Gary Rubinstein is quite the sleuth when anyone makes a claim about educational results that seem too good to be true.
A few years ago, he helped me pin down some whoppers when Secretary Arne Duncan, President Obama, and then-Mayor Michael Bloomberg claimed they discovered miracle schools that had a 100% graduation rate, or miraculous score gains, or some other incredible statistic. His research helped me write an article for the New York Times about miracle schools, debunking the notion that anyone can overcome poverty if they do something simple, like firing the entire staff or, better yet, raise their expectations.
Gary created a website to report and analyze sitings of miracle schools, whose magic melted on closer inspection. The purpose was not to say that schools could not get better, but that improving schools is hard work. not subject to the magic of press releases and political manipulation.
After the appearance of that article, the miracle claims briefly subsided, but Gary found that Duncan recently tweeted about a high school in Colorado with a 100% graduation rate.
He checked it out, and discovered yet again that this was not a miracle school. It was true that 100% of the seniors graduated, but only 62% of the ninth grade cohort made it to graduation.
As Arne loves to say, we should stop lying to our children.
Most official statistics on education or almost anything else are garbage.
Yes. We have a charter high school in Detroit that makes the same claim. With the same attrition rate or higher. It all depends on how one massages the numbers.

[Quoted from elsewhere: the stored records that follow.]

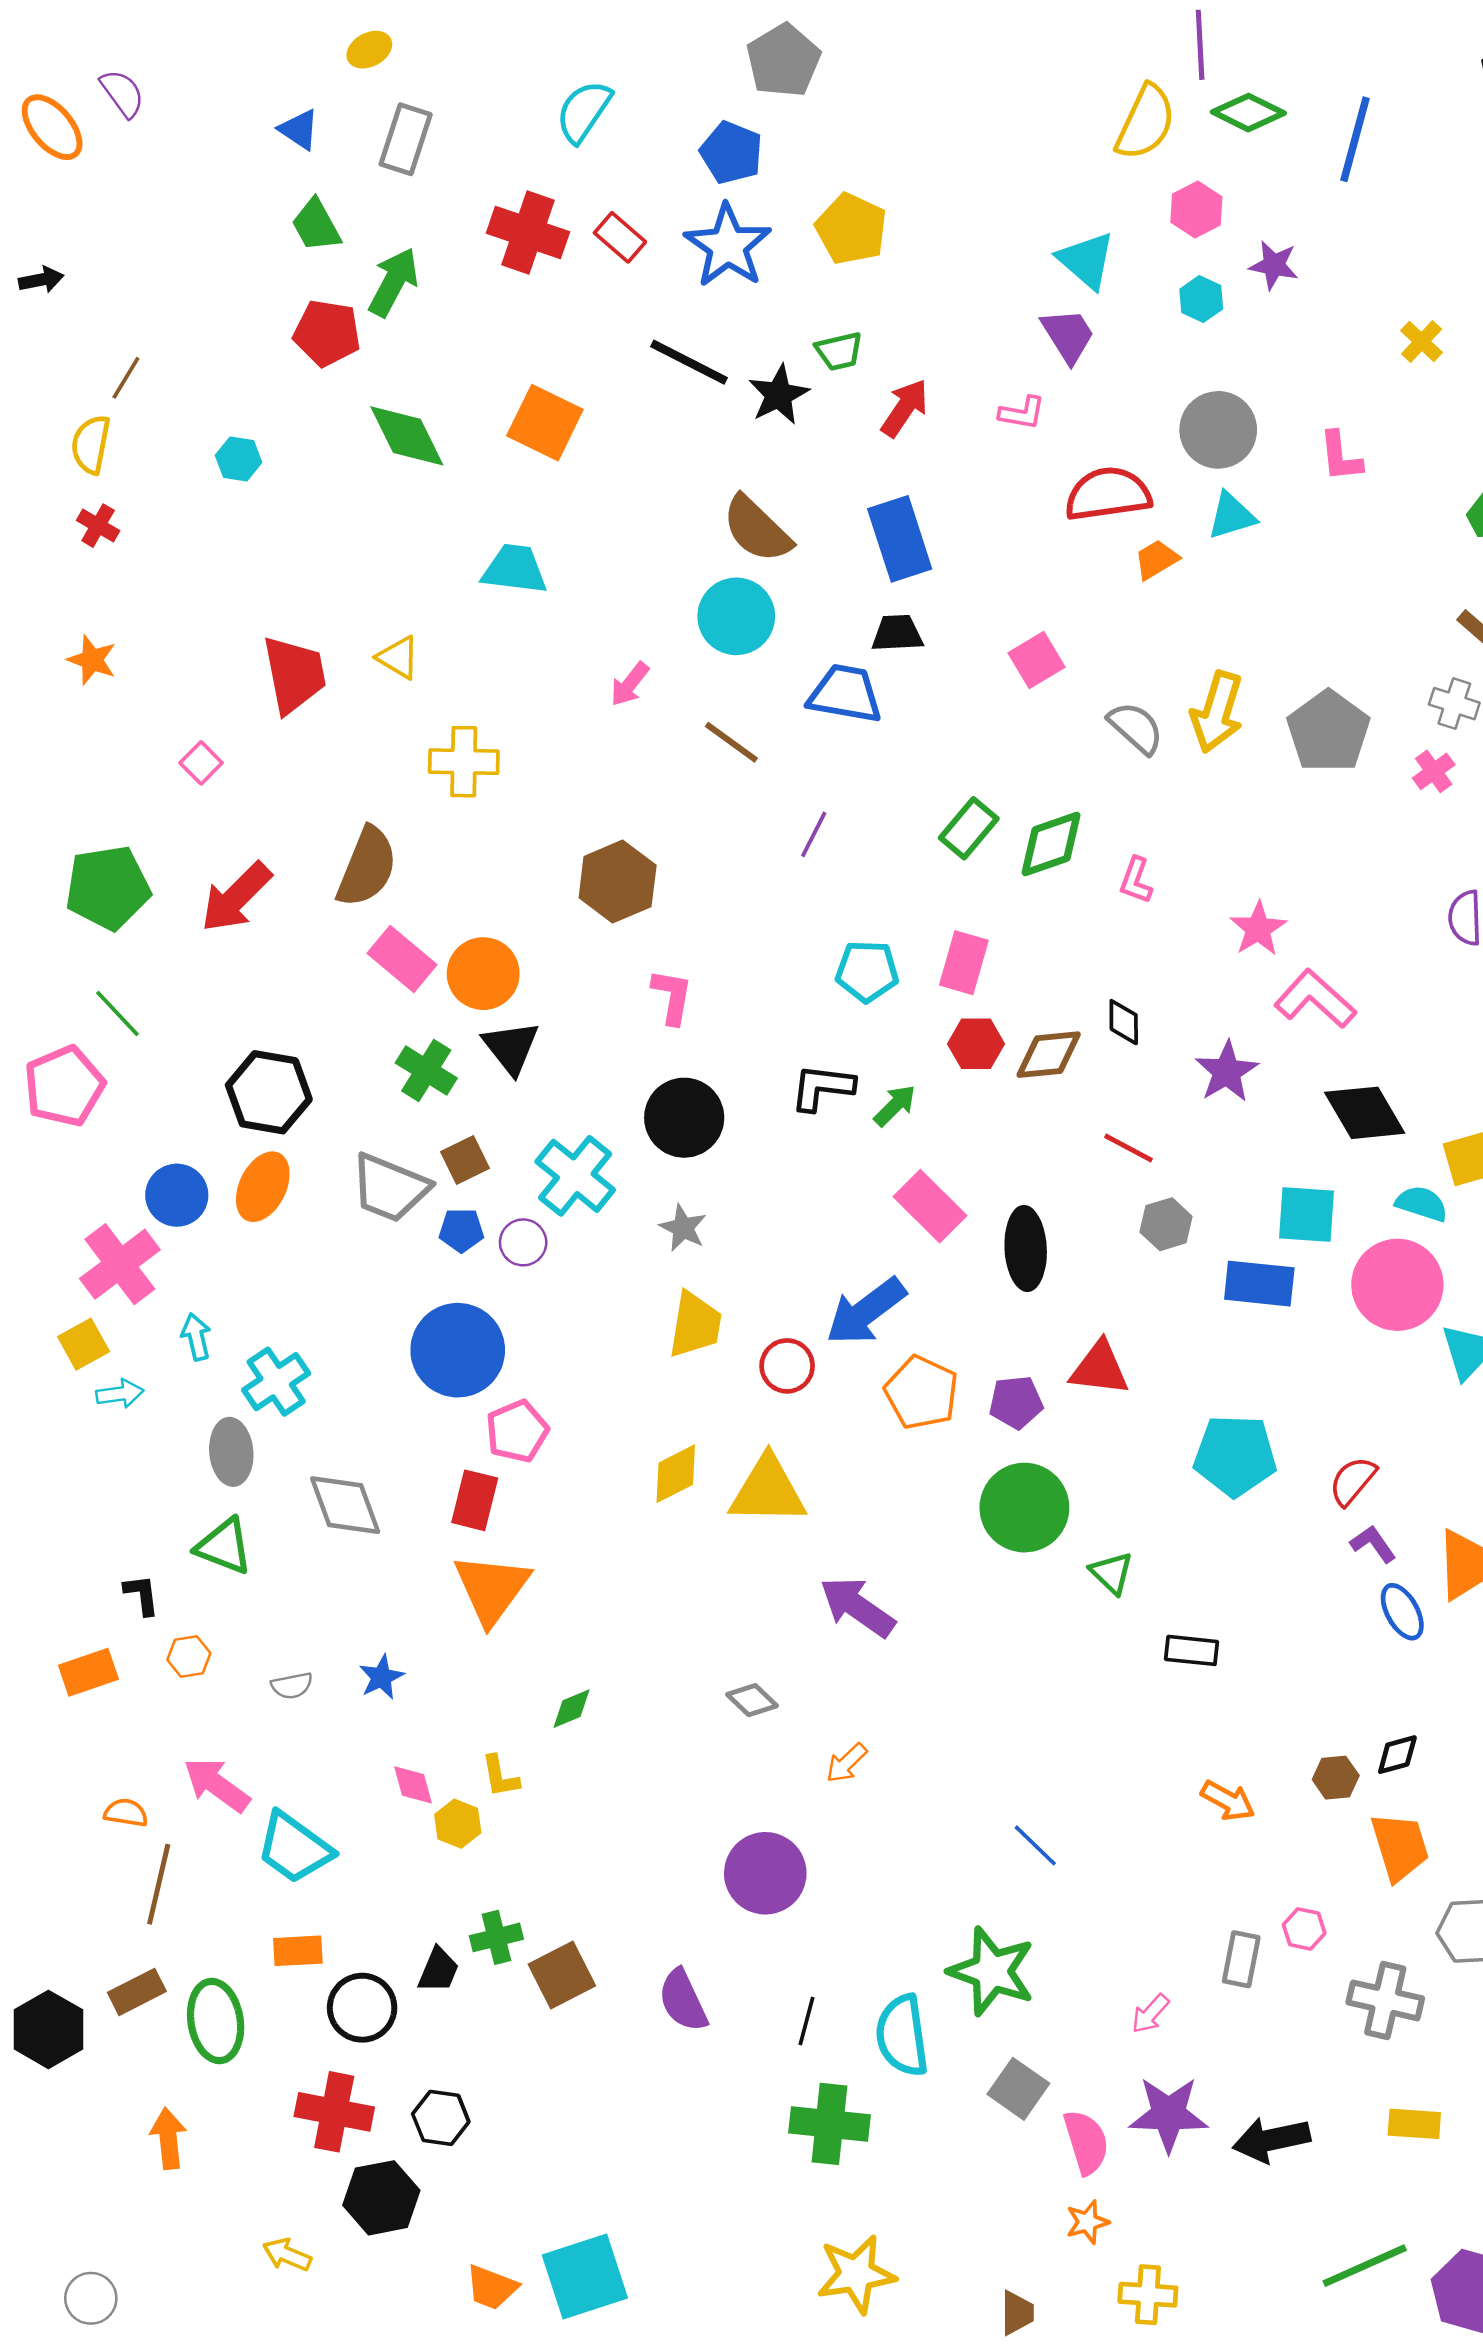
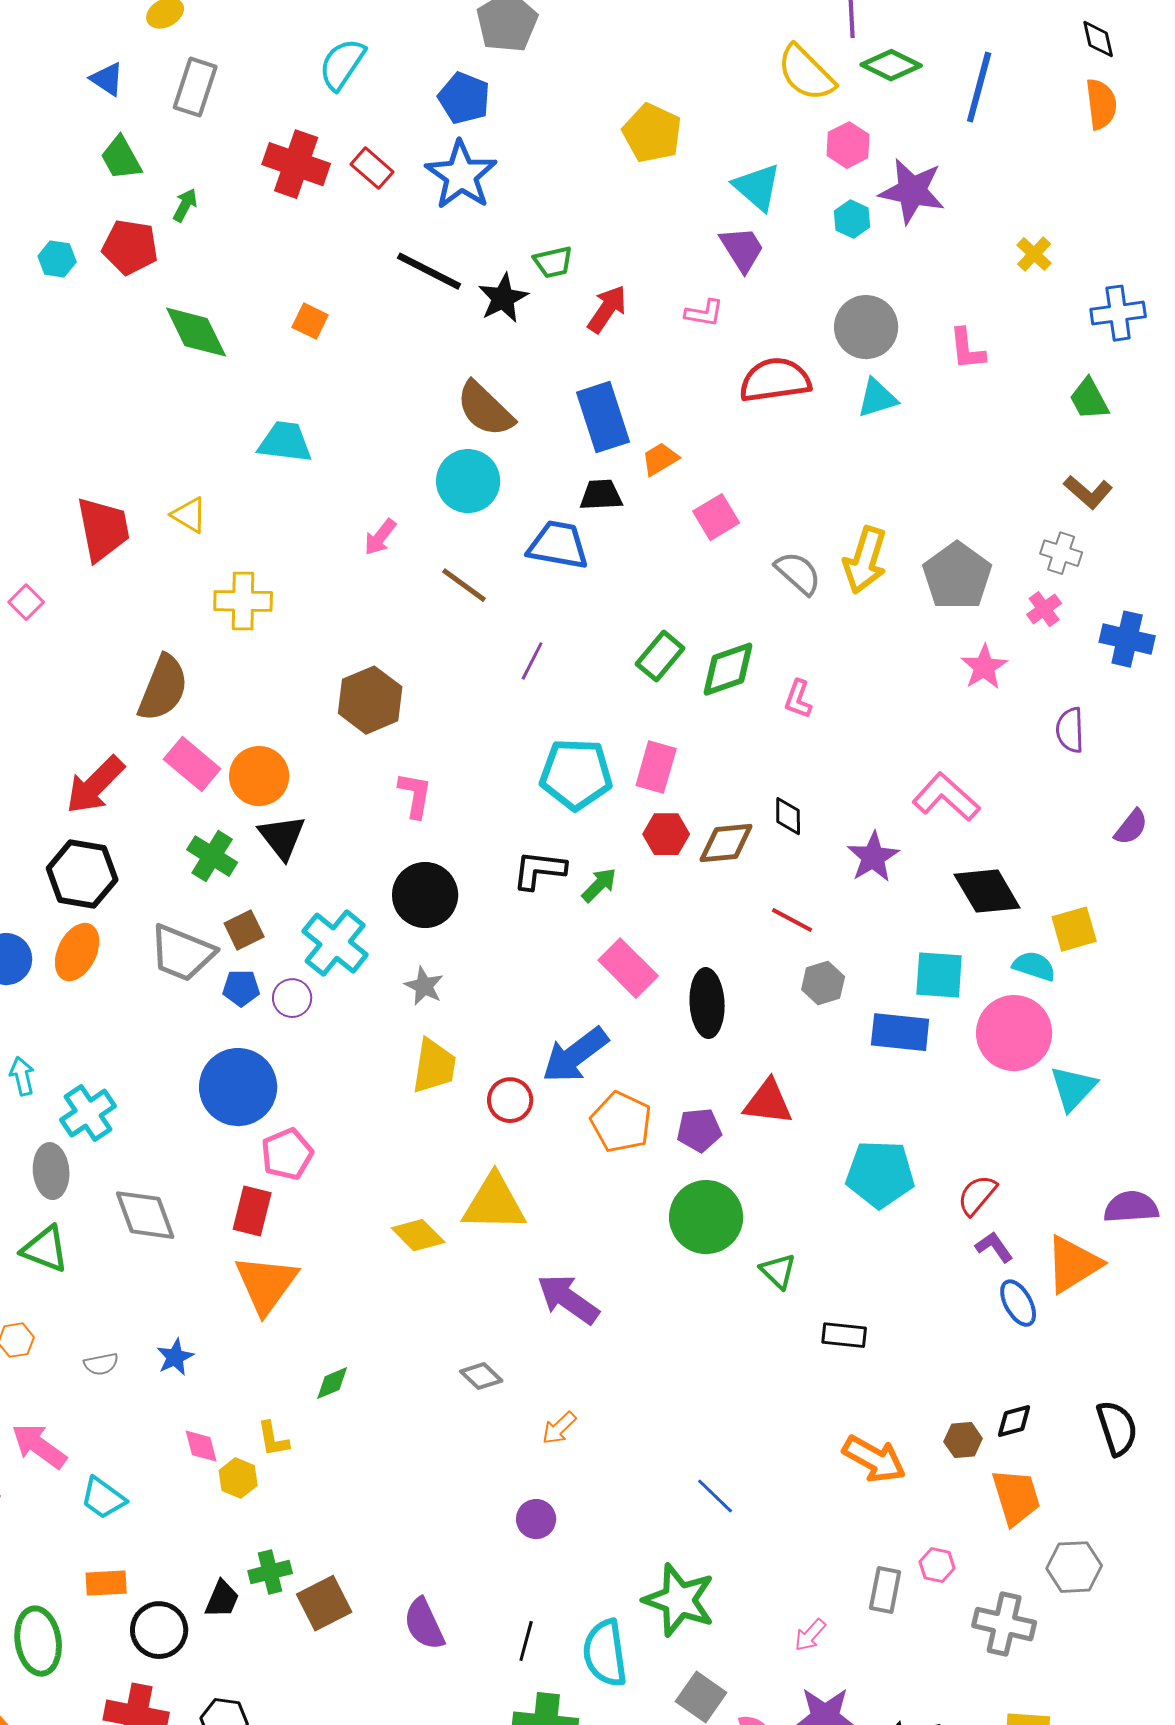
yellow semicircle: (1146, 122) -> (806, 73), turned 110
yellow pentagon: (851, 229) -> (652, 133), moved
purple star: (1274, 265) -> (912, 191), size x1.6
green arrow: (394, 282) -> (185, 205), size x0.6
orange square: (545, 423) -> (310, 321), size x0.6
cyan hexagon: (239, 459) -> (57, 259), moved
orange trapezoid: (1156, 559) -> (660, 459), moved
red arrow: (236, 897) -> (95, 785), moved
pink star: (1258, 929) -> (984, 667), moved
cyan pentagon: (867, 971) -> (576, 774), size x1.4
yellow diamond: (676, 1474) -> (418, 1235), moved, turned 72
orange arrow: (1228, 1801) -> (874, 1459), size x1.4
cyan trapezoid: (294, 1848) -> (103, 1498), size x0.7
purple circle: (765, 1873) -> (536, 1519), moved, size x0.6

Interestingly, Denver’s flagship PUBLIC high school, East High School, has a higher graduation rate, according to the district’s own calculations, than this Stapleton school. 92% to 87%. And where do some of the missing 55 students (144 – 89) end up? East High School. Finally, this Stapleton school is, you guessed it, a charter school.
Anyone else remember the early days of NCLB and the 90, 90 90 miracle schools we were so often told about?
90% low income, 90% minority 90% pass state mandated tests.
Yep, these schools were “proving poverty didn’t matter” and “the soft bigotry of low expectations had taken hold”.
I kept offering to pay my own way to go visit one that actually mirrored our population and situation, but somehow the miracle was never available for viewing first hand.
Doing a little math—but not by using the methods tested via the Common Core—reveals that 38% of the students who entered as freshman did not graduate. Where did they go? What happened to them?
Even public schools manipulate the numbers by cherry picking facts to look better. What they report are not lies but they don’t paint a complete picture either. But they do mislead.
For instance, I just checked several on-line school report cards for the high school where I taught for the last 16 years of the thirty I was a classroom teacher.
For 2011-12:
Grade 9 had 545 students
Grade 10 had 631
Grade 11 had 581
Grade 12 had 502
When graduation rates are announced, they will work only from the 12th grade list and never mention how many from that graduating class started as 9th graders. That’s how they did it when I was teaching there.
Click to access 2012%20Nogales%20High%20School%20Accountability%20Report%20Card.pdf
But then I Googled the same public high school’s report card for the 2008-09 school year—because they are still on-line. Duh!
Grade 9 had 659 students but four years later only 502 were seniors. I wondered how many of those 2012 seniors graduated?
Grade 10 had 571
Grade 11 had 581
Grade 12 had 527
Click to access 2008-09%20English%20SARC_Nogales%20HS.pdf
Back to the 2011-12 school year and the earliest graduation rate listed on the school report card was for the previous year 2010-11 and that rate was listed as 84.44% for 438 students. The seniors for that year started as 9th graders in 07-08 when there were 659 in grade 9.
How did 438 who gradated four years later become an 84.44% graduation rate when that class started four years earlier with 659 students? The actual graduation rate for that class was 66.46% but only if we count the total 9th grade class.
As you can see, even the public schools manipulate the numbers by cherry picking what they report and they aren’t telling lies.
Click to access 2008-09%20English%20SARC_Nogales%20HS.pdf
Then I had another idea and Googled how many graduated in 2012 and found the answer was 449 for 2012 compared to the 659 who started in 08-09.
http://www.insidesocal.com/classnotes/2012/06/11/nogales-high-graduates-449-sen/
The real graduation rate for in 2012 was 68.2% when compared to that same class when they were in 9th grade, but that year there were 502 seniors meaning 53 did not graduate on time but finished their senior year.
THANKS, Lloyd. I guess we have an “arithmatic” crisis in D.C.
Bothering to analyze official statistics is a complete waste of time.
The statistic you want is where did those students who left go? How many moved away or went to another private/charter school? How many came back to public schools? A public school typically has to account for transfers in and out. Since the local schools here are good, they are interested in identifying trends that suggest changes may be necessary. Hasn’t happened.
I worked with a diverse public school that once had a 100% graduation rate—very few left from 9th grade. Is it coincidence that as the school was pushed to take more students w/o increasing number of counselors or other student supports, decreased time for students to get help, use the computers or study or even just breathe and focused more on data (aka test score growth) there are students falling through the cracks?